E’ stato affidato ieri in procura a Pisa, si apprende, l’accertamento tecnico non ripetibile sugli apparati telefonici, i supporti informatici e sull’apparato di registrazione video sottoposti a sequestro. Su tutto questo materiale sarà effettuata una perizia forense per l’estrapolazione dei dati contenuti, necessari per la ricostruzione dei fatti relativi all’omicidio di Elson Kalaveri. L’uomo morì dopo una scarica di 16 colpi il 18 agosto dello scorso anno a Sasso Pisano, frazione di Castelnuovo Val di Cecina.
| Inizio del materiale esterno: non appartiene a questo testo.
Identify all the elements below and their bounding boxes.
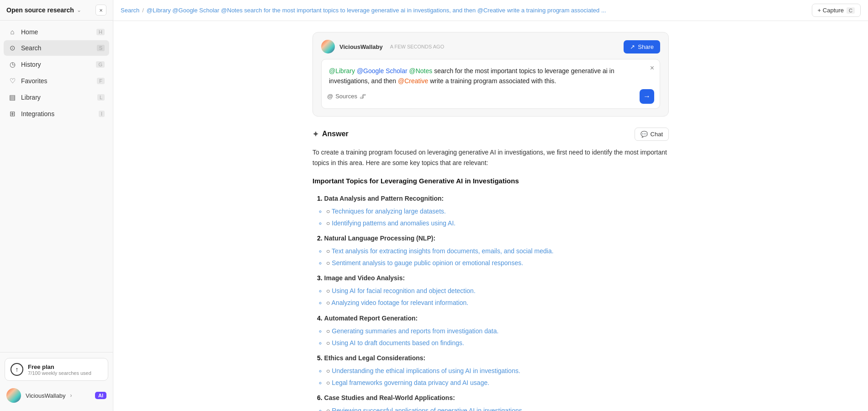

A sparare furono due sicari residenti in Campania, rispettivamente di 26 e 45 anni, assoldati da un albanese per vendicare la morte del fratello ferito nel 2014 in Albania durante una lite con Kalaveri e poi deceduto nel 2019. Con i due che impugnarono le pistole e fecero fuoco c’era un terzo soggetto del commando: un 30enne.
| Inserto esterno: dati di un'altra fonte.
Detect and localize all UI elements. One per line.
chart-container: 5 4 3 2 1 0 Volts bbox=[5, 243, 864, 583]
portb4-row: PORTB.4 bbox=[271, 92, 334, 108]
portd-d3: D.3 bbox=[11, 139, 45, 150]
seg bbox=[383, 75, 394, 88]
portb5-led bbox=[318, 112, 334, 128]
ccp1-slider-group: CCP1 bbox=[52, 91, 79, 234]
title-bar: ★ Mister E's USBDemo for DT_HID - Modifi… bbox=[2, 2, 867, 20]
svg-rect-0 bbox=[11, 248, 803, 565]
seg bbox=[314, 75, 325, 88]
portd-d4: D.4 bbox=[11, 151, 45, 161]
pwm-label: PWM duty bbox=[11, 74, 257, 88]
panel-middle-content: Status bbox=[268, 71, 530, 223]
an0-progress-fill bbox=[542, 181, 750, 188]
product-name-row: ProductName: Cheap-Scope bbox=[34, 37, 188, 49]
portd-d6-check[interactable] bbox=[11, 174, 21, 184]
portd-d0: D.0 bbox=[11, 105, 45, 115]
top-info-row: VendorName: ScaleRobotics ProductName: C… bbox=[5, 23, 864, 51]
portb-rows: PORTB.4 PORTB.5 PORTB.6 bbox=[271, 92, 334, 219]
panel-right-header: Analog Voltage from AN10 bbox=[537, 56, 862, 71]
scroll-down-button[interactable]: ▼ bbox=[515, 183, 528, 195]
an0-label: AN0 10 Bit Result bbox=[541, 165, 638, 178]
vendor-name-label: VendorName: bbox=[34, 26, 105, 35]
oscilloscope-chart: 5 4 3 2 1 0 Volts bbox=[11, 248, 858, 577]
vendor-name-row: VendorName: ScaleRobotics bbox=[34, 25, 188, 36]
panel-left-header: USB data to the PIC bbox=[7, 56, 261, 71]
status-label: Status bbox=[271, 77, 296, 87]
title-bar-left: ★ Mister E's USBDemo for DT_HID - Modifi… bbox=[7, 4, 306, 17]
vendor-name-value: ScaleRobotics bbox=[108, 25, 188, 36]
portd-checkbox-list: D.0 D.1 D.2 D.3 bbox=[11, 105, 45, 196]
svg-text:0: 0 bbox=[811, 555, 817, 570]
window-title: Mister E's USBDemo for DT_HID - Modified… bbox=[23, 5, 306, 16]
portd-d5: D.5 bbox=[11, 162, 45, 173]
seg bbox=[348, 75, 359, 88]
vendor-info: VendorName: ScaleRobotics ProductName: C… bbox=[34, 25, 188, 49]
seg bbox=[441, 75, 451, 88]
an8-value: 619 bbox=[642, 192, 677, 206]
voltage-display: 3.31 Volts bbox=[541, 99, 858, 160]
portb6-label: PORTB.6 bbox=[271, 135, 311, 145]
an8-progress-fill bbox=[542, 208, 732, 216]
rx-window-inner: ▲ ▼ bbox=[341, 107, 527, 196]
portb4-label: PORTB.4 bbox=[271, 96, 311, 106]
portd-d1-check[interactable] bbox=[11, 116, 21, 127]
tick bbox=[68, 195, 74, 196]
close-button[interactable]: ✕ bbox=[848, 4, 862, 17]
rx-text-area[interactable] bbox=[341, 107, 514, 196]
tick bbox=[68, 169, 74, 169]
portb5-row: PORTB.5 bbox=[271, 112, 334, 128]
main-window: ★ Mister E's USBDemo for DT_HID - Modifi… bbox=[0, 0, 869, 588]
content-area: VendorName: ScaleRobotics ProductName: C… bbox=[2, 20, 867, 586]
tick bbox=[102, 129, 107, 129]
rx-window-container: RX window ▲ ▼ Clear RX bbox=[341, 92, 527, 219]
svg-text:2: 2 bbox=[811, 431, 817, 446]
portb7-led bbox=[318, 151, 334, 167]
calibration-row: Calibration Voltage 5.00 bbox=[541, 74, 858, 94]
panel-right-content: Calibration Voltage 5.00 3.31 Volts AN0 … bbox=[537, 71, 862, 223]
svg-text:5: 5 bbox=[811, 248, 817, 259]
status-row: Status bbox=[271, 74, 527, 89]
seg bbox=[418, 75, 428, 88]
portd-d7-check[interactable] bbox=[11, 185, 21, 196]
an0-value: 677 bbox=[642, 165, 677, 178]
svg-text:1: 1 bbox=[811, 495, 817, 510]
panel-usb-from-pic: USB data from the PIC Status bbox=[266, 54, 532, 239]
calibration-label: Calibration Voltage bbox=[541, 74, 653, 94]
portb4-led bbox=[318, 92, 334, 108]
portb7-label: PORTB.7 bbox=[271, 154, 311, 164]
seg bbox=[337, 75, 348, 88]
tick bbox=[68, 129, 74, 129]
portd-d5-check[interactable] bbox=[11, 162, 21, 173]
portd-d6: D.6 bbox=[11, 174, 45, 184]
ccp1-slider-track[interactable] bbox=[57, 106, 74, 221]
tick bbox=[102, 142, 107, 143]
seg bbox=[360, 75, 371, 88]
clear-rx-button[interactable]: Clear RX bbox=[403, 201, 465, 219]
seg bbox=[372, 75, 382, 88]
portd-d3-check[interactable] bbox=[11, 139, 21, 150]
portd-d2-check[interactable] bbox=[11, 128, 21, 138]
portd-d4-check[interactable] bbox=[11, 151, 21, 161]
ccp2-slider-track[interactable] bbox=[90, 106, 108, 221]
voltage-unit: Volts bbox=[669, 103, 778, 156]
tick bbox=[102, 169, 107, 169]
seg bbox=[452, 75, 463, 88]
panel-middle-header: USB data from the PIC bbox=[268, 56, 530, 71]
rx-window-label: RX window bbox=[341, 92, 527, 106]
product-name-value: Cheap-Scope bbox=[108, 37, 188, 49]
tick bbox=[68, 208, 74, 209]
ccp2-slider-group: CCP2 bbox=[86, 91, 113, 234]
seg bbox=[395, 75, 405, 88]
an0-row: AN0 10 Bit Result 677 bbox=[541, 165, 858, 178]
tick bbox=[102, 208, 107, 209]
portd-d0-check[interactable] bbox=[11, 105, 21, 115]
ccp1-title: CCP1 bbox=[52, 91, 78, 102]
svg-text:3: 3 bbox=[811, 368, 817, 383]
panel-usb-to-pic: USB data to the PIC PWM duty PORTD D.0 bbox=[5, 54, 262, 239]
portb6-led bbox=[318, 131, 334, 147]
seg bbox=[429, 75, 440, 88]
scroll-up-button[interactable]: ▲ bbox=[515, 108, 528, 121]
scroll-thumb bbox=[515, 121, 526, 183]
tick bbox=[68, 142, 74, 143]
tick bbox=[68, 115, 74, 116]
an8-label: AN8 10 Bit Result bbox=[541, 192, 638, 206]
Con un anno di indagini i carabinieri del nucleo investigativo di Pisa, coordinati dal sostituto procuratore della Repubblica Giancarlo Dominijanni, hanno dato un copione al giallo del delitto di Sasso Pisano ricostruendo minuziosamente, hanno spiegato, il contesto dell’omicidio e raccogliendo un quadro di gravi indizi di colpevolezza a carico di cinque persone ora ritenute responsabili, a vario titolo, di omicidio premeditato in concorso, porto abusivo di armi e contraffazione di targhe. Il 15 settembre scorso, alle prime luci dell’alba, con un blitz tra Castelnuovo Valdicecina, Thumanë-Kruja (Albania), Pescara e triangolo di Villa Briano, Casal di Principe ed Aversa, sono state eseguite le misure cautelari in carcere carico di : Shkelzen Keci, 41 anni, di Villa di Briano (difeso dall’avvocato Fabiola Tani); Qoli Shkelqim, 40 anni, di Castelnuovo (assistito dagli avvocati Michele Cipriani e Gabriele Terranova); Ivan Tolomello, 45 anni, residente a Marano di Napoli; Valentino Tarallo, 30 anni, residente a Napoli; Giovanni Capone 26 anni, residente a Casoria. Intanto si sono svolti i primi interrogatori di garanzia. Qoli Shkelqim si è avvalso della facoltà di non rispondere. Le difese, per preparare il copione difensivo, attendono gli esiti degli ulteriori accertamenti in corso. All’esito dei quali sarà rivalutata, si apprende, la possibilità di rendere interrogatorio.
Secondo la ricostruzione degli inquirenti fu il basista a tendere la trappola dando appuntamento alla vittima con la scusa di saldare un debito. Dopo quell’incontro la vittima si allontanò sull’auto guidata da un amico, estraneo ai fatti (e rimasto illeso nella scarica di proiettili) e dopo poche centinaia di metri fu raggiunto dai killer che portarono a termine l’esecuzione. A sparare furono in due.